*** Opening of Extracted records ***

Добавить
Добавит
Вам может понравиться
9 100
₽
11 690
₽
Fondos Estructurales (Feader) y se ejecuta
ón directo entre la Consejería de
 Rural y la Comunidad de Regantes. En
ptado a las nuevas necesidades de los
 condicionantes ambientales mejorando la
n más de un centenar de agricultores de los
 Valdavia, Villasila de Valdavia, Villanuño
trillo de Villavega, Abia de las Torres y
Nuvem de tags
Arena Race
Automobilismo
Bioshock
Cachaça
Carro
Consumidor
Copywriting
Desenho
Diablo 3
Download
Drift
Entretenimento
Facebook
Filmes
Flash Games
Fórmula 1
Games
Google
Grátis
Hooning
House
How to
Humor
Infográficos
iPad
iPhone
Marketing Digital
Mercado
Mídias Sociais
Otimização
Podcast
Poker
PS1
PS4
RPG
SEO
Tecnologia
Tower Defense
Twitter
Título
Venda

*** Close of Extracted records ***
*** Opening of Extracted records ***

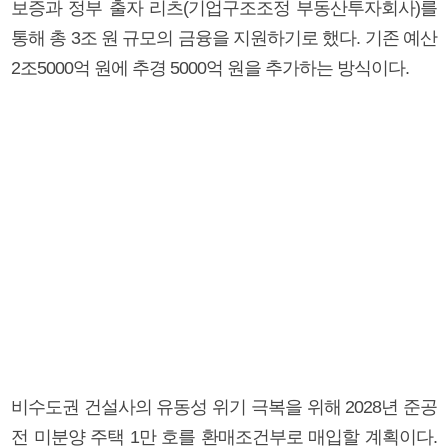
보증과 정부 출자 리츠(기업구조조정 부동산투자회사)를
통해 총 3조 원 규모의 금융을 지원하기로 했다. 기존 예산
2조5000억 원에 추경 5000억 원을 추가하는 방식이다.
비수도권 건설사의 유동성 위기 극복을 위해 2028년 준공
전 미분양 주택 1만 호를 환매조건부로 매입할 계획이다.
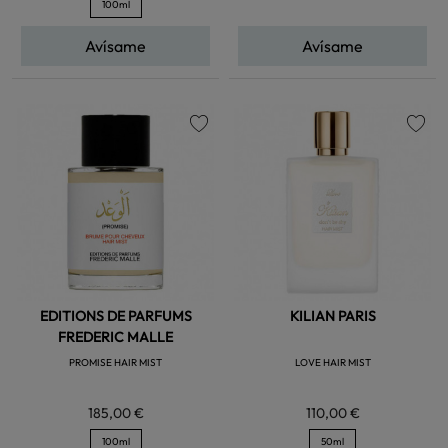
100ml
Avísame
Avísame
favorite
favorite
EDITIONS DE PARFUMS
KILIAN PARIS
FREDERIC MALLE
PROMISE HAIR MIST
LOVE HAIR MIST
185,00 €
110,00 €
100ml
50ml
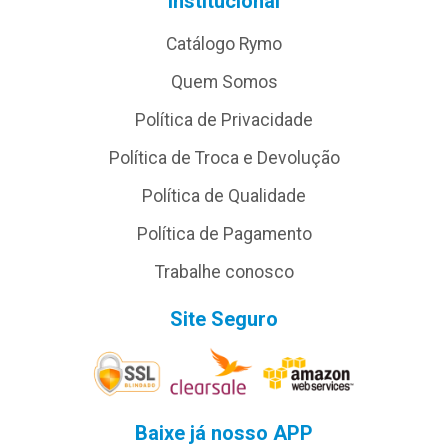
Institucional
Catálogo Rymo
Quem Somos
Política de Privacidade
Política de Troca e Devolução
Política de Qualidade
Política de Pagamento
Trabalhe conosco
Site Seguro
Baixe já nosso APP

*** Close of Extracted records ***

** Task **
Search term "Política": count the lines of the listing in which it appears, and give the number with nothing further.

** Answer for this exercise **
4